One-third of customers have lost free bank services
ONE in three people with a current account has lost their free banking in the past year.
This amounts to roughly 850,000 adults who are now paying fees for their day-to-day banking.
It comes after the largest players in the market, Bank of Ireland and AIB, introduced a string of charges.
Some of AIB's charges have doubled and Bank of Ireland made it impossible to avoid maintenance fees. The two banks have more than two million current account customers between them.
Fee-free banking has also been withdrawn by Danske Bank. Ulster Bank has also introduced fees this year for those who do not meet certain conditions.
Now research commissioned by the National Consumer Agency, and seen by the Irish Independent, shows that 31pc of those with a current account have lost their free banking in the past year.

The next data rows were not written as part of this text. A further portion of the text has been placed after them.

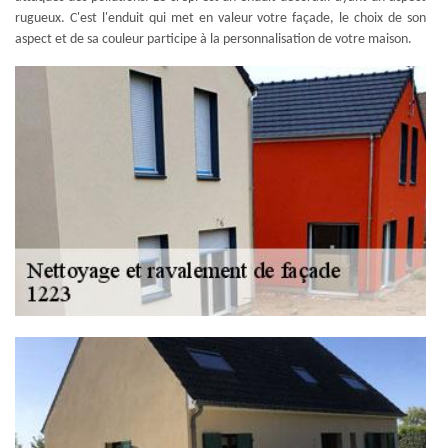
rugueux. C'est l'enduit qui met en valeur votre façade, le choix de son
aspect et de sa couleur participe à la personnalisation de votre maison.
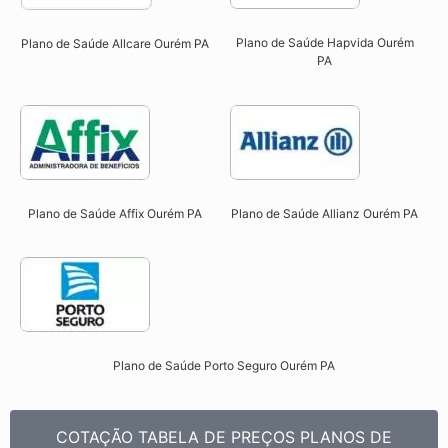
Plano de Saúde Hapvida Ourém
Plano de Saúde Allcare Ourém PA​
PA​
Plano de Saúde Affix Ourém PA​
Plano de Saúde Allianz Ourém PA​
Plano de Saúde Porto Seguro Ourém PA​
COTAÇÃO TABELA DE PREÇOS PLANOS DE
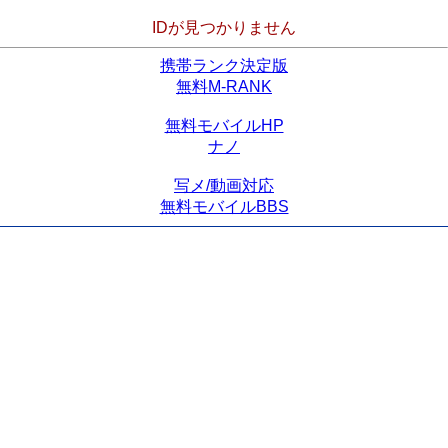
IDが見つかりません
携帯ランク決定版
無料M-RANK
無料モバイルHP
ナノ
写メ/動画対応
無料モバイルBBS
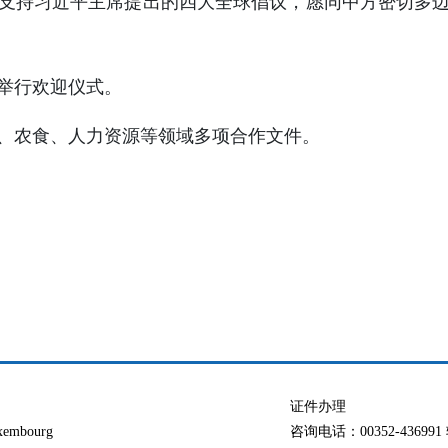
支持习近平主席提出的四大全球倡议，愿同中方密切多
举行欢迎仪式。
、农食、人力资源等领域多项合作文件。
证件办理
xembourg
咨询电话：00352-436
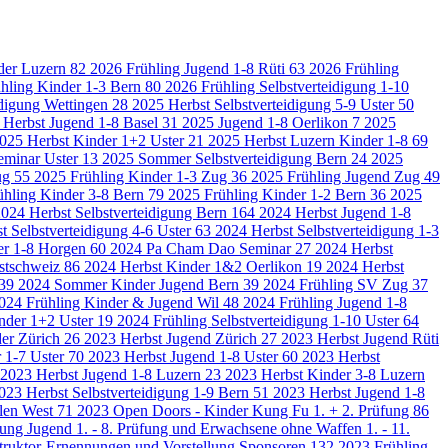
der Luzern
82
2026 Frühling Jugend 1-8 Rüti
63
2026 Frühling
hling Kinder 1-3 Bern
80
2026 Frühling Selbstverteidigung 1-10
idigung Wettingen
28
2025 Herbst Selbstverteidigung 5-9 Uster
50
 Herbst Jugend 1-8 Basel
31
2025 Jugend 1-8 Oerlikon
7
2025
025 Herbst Kinder 1+2 Uster
21
2025 Herbst Luzern Kinder 1-8
69
seminar Uster
13
2025 Sommer Selbstverteidigung Bern
24
2025
ug
55
2025 Frühling Kinder 1-3 Zug
36
2025 Frühling Jugend Zug
49
ühling Kinder 3-8 Bern
79
2025 Frühling Kinder 1-2 Bern
36
2025
024 Herbst Selbstverteidigung Bern
164
2024 Herbst Jugend 1-8
t Selbstverteidigung 4-6 Uster
63
2024 Herbst Selbstverteidigung 1-3
er 1-8 Horgen
60
2024 Pa Cham Dao Seminar
27
2024 Herbst
stschweiz
86
2024 Herbst Kinder 1&2 Oerlikon
19
2024 Herbst
39
2024 Sommer Kinder Jugend Bern
39
2024 Frühling SV Zug
37
024 Frühling Kinder & Jugend Wil
48
2024 Frühling Jugend 1-8
nder 1+2 Uster
19
2024 Frühling Selbstverteidigung 1-10 Uster
64
der Zürich
26
2023 Herbst Jugend Zürich
27
2023 Herbst Jugend Rüti
 1-7 Uster
70
2023 Herbst Jugend 1-8 Uster
60
2023 Herbst
2023 Herbst Jugend 1-8 Luzern
23
2023 Herbst Kinder 3-8 Luzern
023 Herbst Selbstverteidigung 1-9 Bern
51
2023 Herbst Jugend 1-8
llen West
71
2023 Open Doors - Kinder Kung Fu 1. + 2. Prüfung
86
ung Jugend 1. - 8. Prüfung und Erwachsene ohne Waffen 1. - 11.
struktor-Ernennungen und Vorstellung Sponsoren
132
2023 Frühling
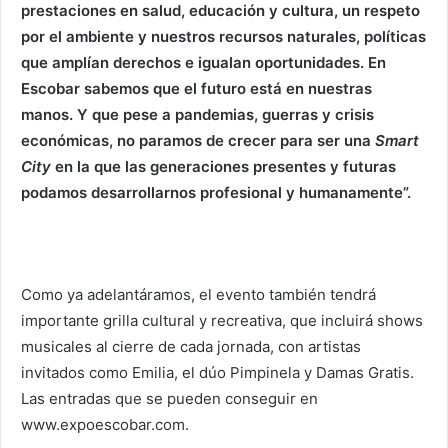
prestaciones en salud, educación y cultura, un respeto
por el ambiente y nuestros recursos naturales, políticas
que amplían derechos e igualan oportunidades. En
Escobar sabemos que el futuro está en nuestras
manos. Y que pese a pandemias, guerras y crisis
económicas, no paramos de crecer para ser una
Smart
City
en la que las generaciones presentes y futuras
podamos desarrollarnos profesional y humanamente”.
Como ya adelantáramos, el evento también tendrá
importante grilla cultural y recreativa, que incluirá shows
musicales al cierre de cada jornada, con artistas
invitados como Emilia, el dúo Pimpinela y Damas Gratis.
Las entradas que se pueden conseguir en
www.expoescobar.com.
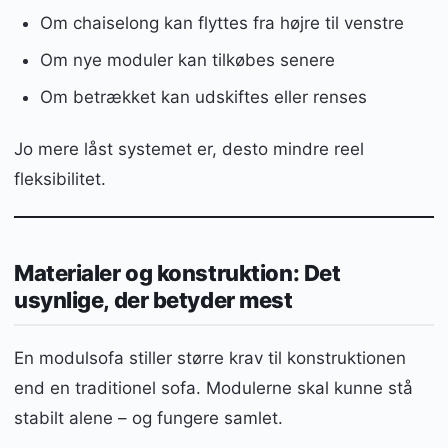
Om chaiselong kan flyttes fra højre til venstre
Om nye moduler kan tilkøbes senere
Om betrækket kan udskiftes eller renses
Jo mere låst systemet er, desto mindre reel
fleksibilitet.
Materialer og konstruktion: Det
usynlige, der betyder mest
En modulsofa stiller større krav til konstruktionen
end en traditionel sofa. Modulerne skal kunne stå
stabilt alene – og fungere samlet.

Eight out of 10 adults have a current account, a basic account where wages are lodged and used to pay bills. This implies that 2.75 million people have a current account, and 850,000 have lost free banking.
The withdrawal of free banking has prompted people to dramatically change how they do their banking.

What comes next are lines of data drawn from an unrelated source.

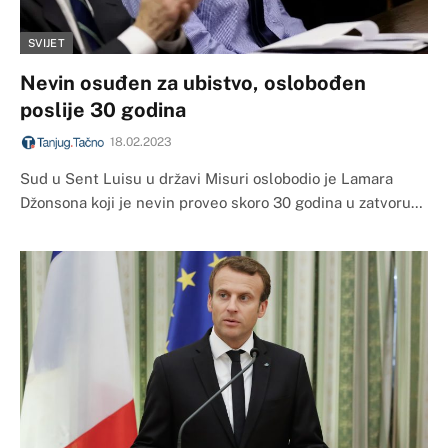
SVIJET
Nevin osuđen za ubistvo, oslobođen
poslije 30 godina
18.02.2023
Sud u Sent Luisu u državi Misuri oslobodio je Lamara
Džonsona koji je nevin proveo skoro 30 godina u zatvoru…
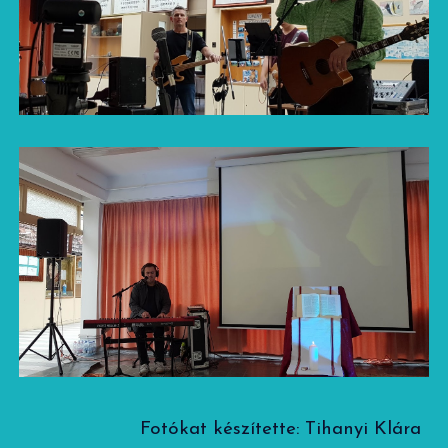
Fotókat készítette: Tihanyi Klára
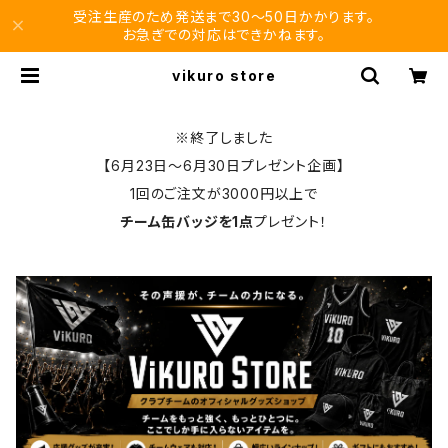
受注生産のため発送まで30〜50日かかります。
お急ぎでの対応はできかねます。
vikuro store
※終了しました
【6月23日〜6月30日プレゼント企画】
1回のご注文が3000円以上で
チーム缶バッジを1点
プレゼント！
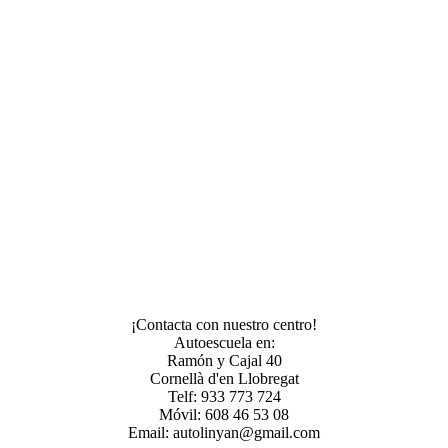
¡Contacta con nuestro centro!
Autoescuela en:
Ramón y Cajal 40
Cornellà d'en Llobregat
Telf: 933 773 724
Móvil: 608 46 53 08
Email: autolinyan@gmail.com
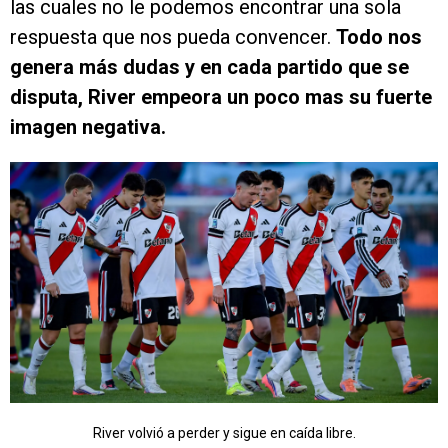
las cuales no le podemos encontrar una sola
respuesta que nos pueda convencer.
Todo nos
genera más dudas y en cada partido que se
disputa, River empeora un poco mas su fuerte
imagen negativa.
River volvió a perder y sigue en caída libre.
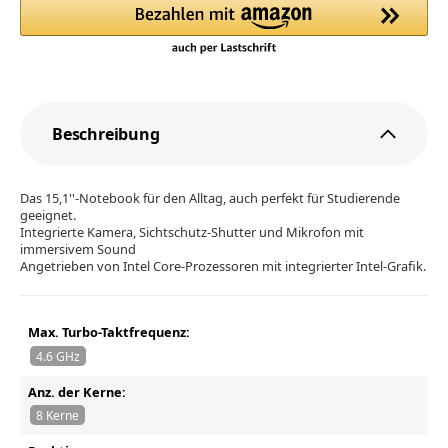
Beschreibung
Das 15,1''-Notebook für den Alltag, auch perfekt für Studierende
geeignet.
Integrierte Kamera, Sichtschutz-Shutter und Mikrofon mit
immersivem Sound
Angetrieben von Intel Core-Prozessoren mit integrierter Intel-Grafik.
Max. Turbo-Taktfrequenz:
4.6 GHz
Anz. der Kerne:
8 Kerne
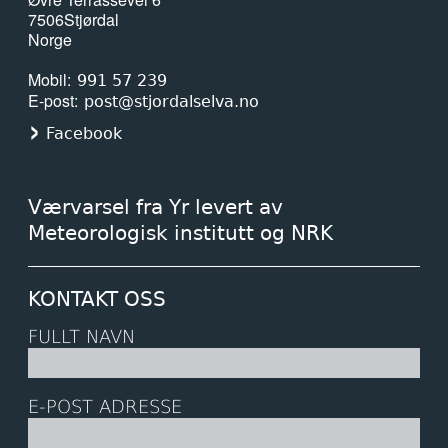
7506
Stjørdal
Norge
Mobil
991 57 239
E-post
post@stjordalselva.no
Facebook
Værvarsel fra Yr levert av
Meteorologisk institutt og NRK
KONTAKT OSS
FULLT NAVN
E-POST ADRESSE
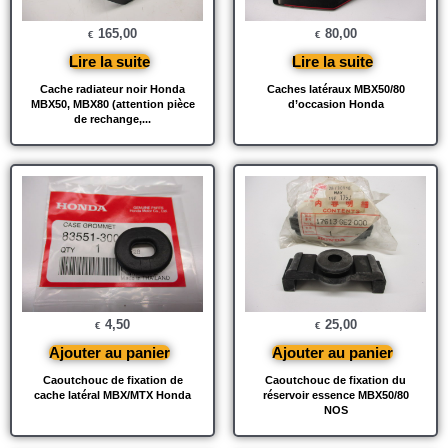
165,00
80,00
€
€
Lire la suite
Lire la suite
Cache radiateur noir Honda
Caches latéraux MBX50/80
MBX50, MBX80 (attention pièce
d’occasion Honda
de rechange,...
4,50
25,00
€
€
Ajouter au panier
Ajouter au panier
Caoutchouc de fixation de
Caoutchouc de fixation du
cache latéral MBX/MTX Honda
réservoir essence MBX50/80
NOS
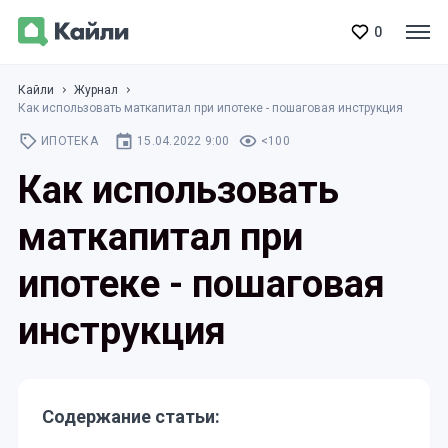
0
Кайли
Журнал
Как использовать маткапитал при ипотеке - пошаговая инструкция
ИПОТЕКА
15.04.2022 9:00
<100
Как использовать
маткапитал при
ипотеке - пошаговая
инструкция
Содержание статьи:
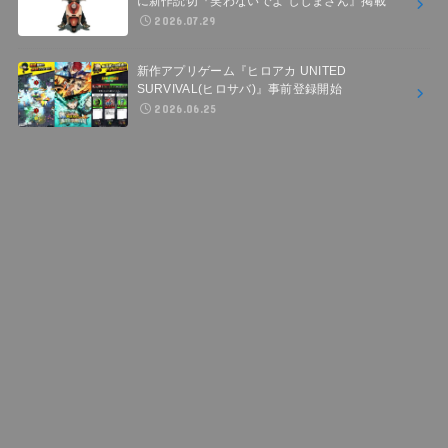
に新作読切『笑わないでよ しじまさん』掲載
2026.07.29
新作アプリゲーム『ヒロアカ UNITED
SURVIVAL(ヒロサバ)』事前登録開始
2026.06.25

Large numbers of customers are now taking out more cash when they make a withdrawal. There is also evidence from the study carried out by market research firm Behaviour & Attitudes that consumers are using debit cards less often.
Debit cards incur charges every time they are used unless bank customers meet certain conditions.
A little over a third of people have managed to retain fee-free banking, including students and older people. But they will be tempted to switch to a different bank if they lose their low-cost banking, the research indicates.
The key barrier to switching is the hassle of moving accounts. People are particularly worried about direct debits moving to the new bank.
Separate research from the National Consumer Agency, released last week, revealed that just four out of every 100 people have switched bank current accounts in the past year.
Agency head Karen O'Leary said a big factor behind this was inertia.
In the last week Belgian-owned KBC Bank has launched a new current account and is hoping to attract thousands of customers from rivals.
Permanent TSB has attracted 30,000 new customers after offering an account with no requirement for a minimum credit balance.
Customers can get transaction-fee free banking from Permanent TSB if they make a lodgment of €1,500 each month.